• _Action item_:
When you find the line with "SPECIAL DECLARANT RIGHTS TRANSFERRED" among the records below, reproduce it and each line after it exactly, ending with the line with "CREATED BEFORE AUGUST 1, 2010.".

• _Data for the task_:
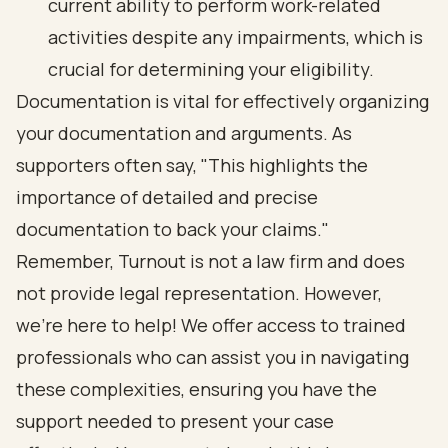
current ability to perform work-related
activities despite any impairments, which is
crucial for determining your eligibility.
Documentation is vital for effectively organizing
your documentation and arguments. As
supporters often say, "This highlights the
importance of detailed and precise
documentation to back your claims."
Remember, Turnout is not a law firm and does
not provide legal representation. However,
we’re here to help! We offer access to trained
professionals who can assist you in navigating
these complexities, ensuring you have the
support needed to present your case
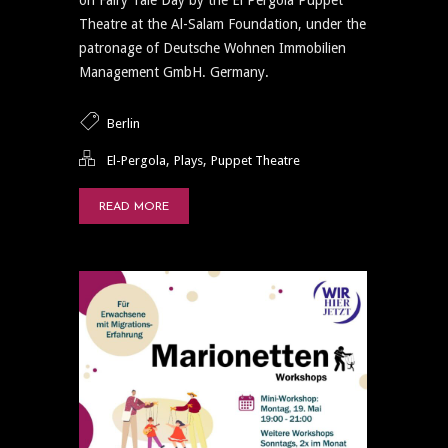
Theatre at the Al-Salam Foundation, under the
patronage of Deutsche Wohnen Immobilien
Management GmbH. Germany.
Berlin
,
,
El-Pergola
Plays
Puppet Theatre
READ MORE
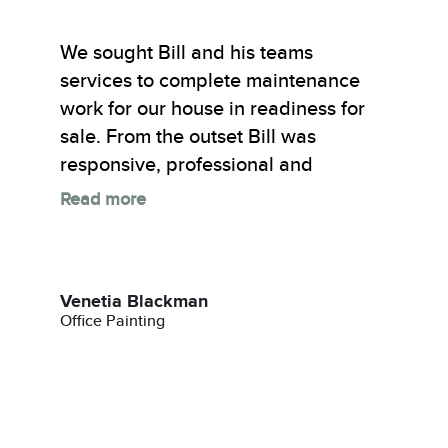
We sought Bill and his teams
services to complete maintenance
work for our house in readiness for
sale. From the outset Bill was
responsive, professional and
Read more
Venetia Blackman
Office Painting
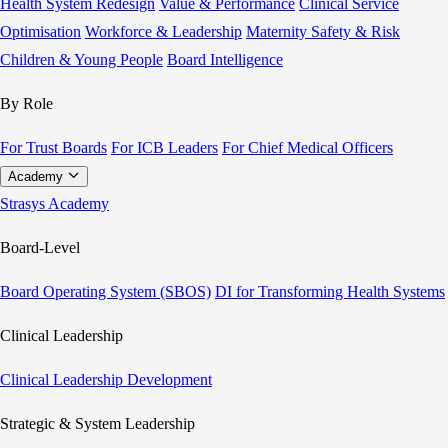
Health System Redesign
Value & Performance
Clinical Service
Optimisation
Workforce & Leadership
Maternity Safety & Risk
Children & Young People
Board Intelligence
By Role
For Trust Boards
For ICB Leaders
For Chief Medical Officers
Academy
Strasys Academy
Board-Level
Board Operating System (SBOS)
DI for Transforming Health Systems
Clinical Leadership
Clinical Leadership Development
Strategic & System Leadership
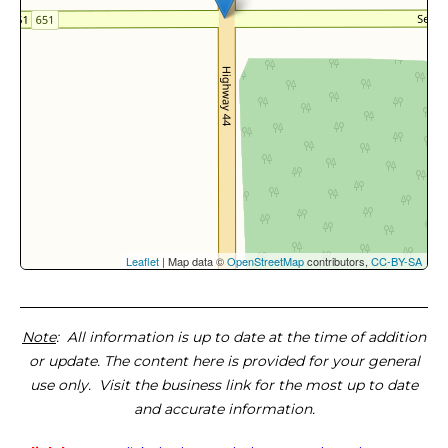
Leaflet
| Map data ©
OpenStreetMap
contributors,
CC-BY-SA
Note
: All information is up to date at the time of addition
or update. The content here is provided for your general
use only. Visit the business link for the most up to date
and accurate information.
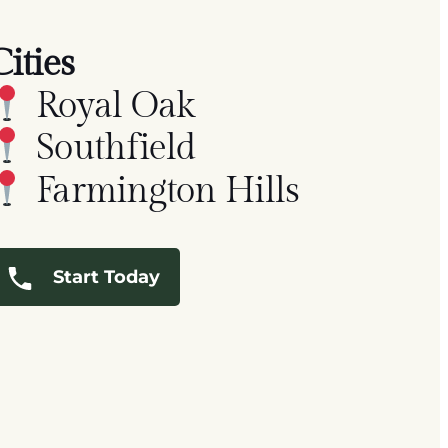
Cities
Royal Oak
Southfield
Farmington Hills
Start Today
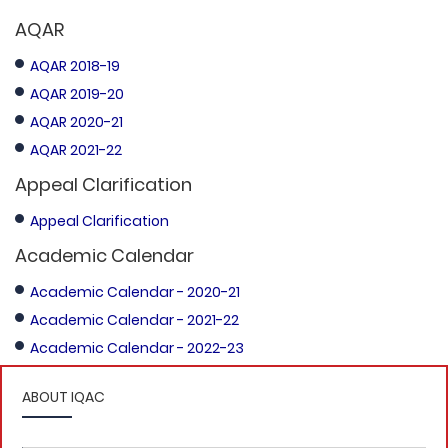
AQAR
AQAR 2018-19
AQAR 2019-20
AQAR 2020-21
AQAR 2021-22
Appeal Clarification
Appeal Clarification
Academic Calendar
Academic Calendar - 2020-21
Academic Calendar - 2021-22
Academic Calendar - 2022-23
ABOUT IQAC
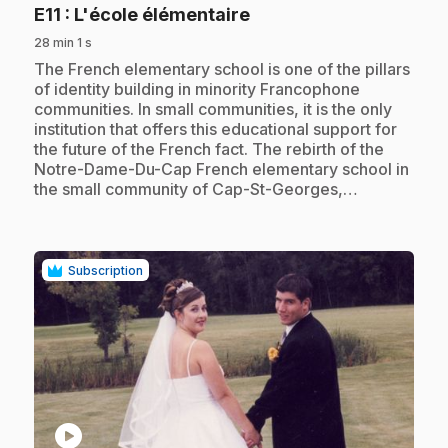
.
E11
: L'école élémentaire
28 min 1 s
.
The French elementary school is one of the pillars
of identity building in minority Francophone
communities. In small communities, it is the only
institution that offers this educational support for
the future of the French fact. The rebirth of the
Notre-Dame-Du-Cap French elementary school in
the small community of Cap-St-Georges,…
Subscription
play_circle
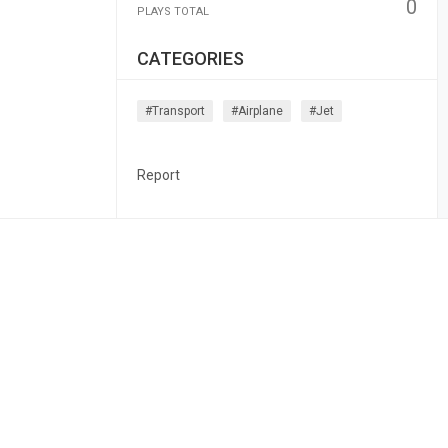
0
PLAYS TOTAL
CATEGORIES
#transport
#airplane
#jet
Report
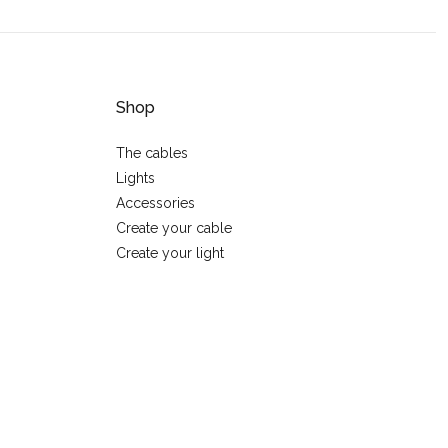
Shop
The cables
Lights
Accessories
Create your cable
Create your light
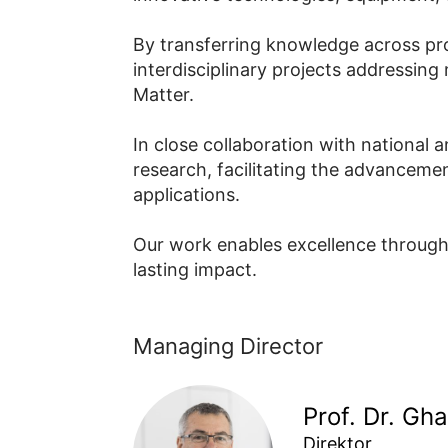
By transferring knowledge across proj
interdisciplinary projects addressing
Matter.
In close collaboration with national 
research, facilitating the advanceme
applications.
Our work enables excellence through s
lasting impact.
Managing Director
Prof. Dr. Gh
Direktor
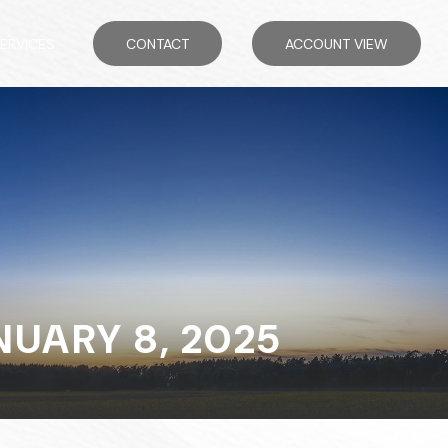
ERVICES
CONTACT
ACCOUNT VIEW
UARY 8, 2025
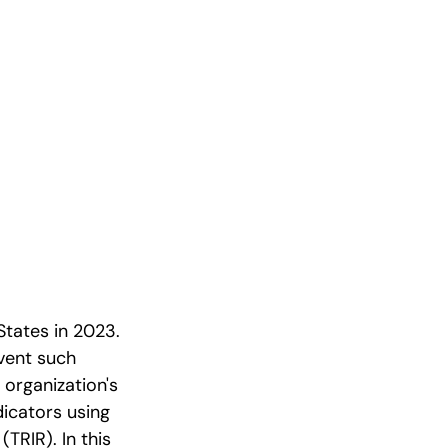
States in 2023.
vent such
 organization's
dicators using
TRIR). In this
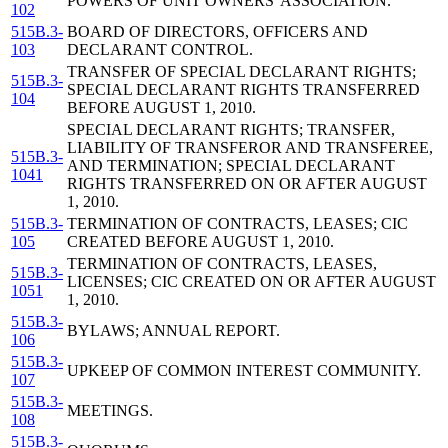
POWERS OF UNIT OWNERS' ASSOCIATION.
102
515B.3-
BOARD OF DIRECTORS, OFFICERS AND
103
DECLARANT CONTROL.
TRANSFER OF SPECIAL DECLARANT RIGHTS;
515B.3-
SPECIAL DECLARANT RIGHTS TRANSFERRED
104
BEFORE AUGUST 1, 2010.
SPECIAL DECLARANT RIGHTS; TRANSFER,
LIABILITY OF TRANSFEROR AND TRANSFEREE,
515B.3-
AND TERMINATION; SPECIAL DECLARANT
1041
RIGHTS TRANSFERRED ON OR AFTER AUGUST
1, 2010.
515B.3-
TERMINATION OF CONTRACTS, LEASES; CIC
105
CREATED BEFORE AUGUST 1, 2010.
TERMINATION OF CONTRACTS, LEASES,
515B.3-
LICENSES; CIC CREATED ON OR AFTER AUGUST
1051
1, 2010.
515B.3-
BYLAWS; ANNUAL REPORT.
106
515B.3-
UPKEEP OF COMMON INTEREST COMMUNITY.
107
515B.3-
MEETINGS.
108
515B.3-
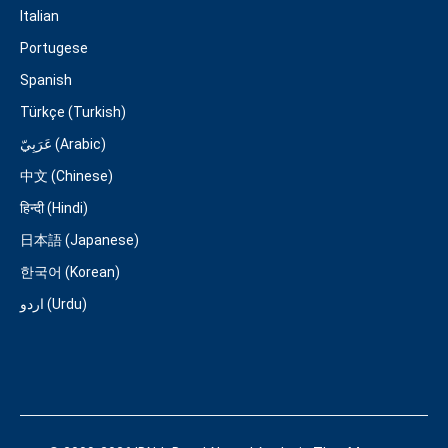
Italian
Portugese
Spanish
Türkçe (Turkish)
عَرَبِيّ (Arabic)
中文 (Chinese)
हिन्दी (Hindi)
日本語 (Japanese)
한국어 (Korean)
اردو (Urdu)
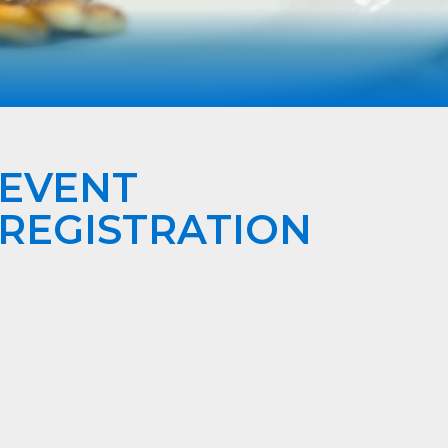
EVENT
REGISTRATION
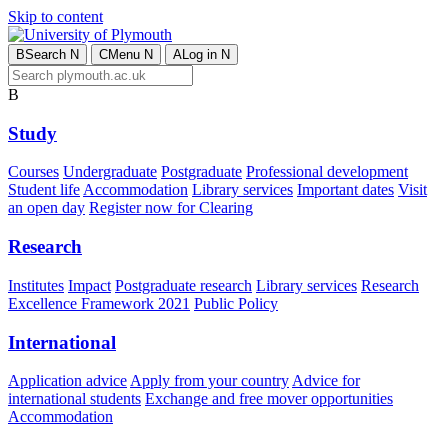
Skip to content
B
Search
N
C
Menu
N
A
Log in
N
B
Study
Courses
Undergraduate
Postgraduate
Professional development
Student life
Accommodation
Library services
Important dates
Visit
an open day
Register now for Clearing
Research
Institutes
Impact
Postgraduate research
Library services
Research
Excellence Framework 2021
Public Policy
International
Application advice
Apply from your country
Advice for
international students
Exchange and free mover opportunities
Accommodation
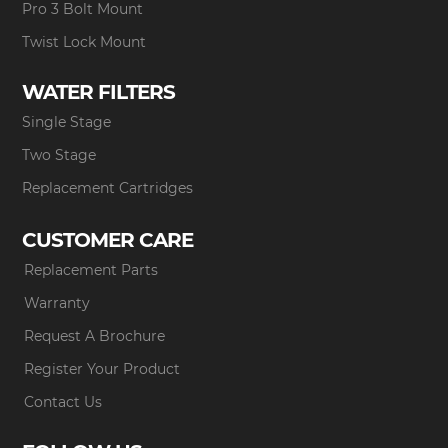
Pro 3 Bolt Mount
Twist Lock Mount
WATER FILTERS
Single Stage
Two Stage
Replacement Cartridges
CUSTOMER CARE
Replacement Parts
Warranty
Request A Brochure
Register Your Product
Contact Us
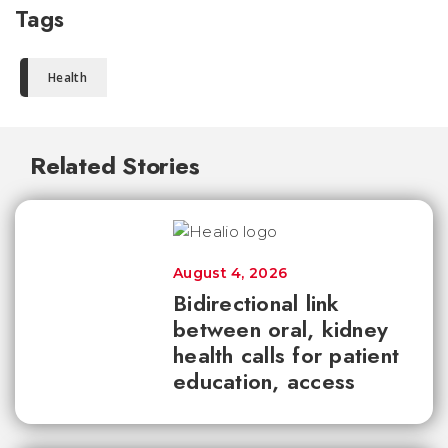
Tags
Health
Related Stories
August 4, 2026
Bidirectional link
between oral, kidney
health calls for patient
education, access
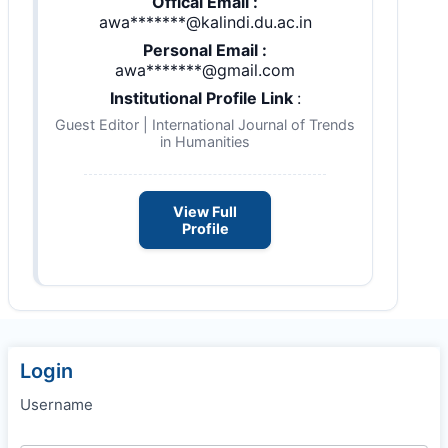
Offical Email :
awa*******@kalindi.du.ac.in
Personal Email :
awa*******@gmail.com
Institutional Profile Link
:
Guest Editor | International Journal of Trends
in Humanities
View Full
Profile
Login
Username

• _Your response_:
SPECIAL DECLARANT RIGHTS TRANSFERRED
104
BEFORE AUGUST 1, 2010.
SPECIAL DECLARANT RIGHTS; TRANSFER,
LIABILITY OF TRANSFEROR AND TRANSFEREE,
515B.3-
AND TERMINATION; SPECIAL DECLARANT
1041
RIGHTS TRANSFERRED ON OR AFTER AUGUST
1, 2010.
515B.3-
TERMINATION OF CONTRACTS, LEASES; CIC
105
CREATED BEFORE AUGUST 1, 2010.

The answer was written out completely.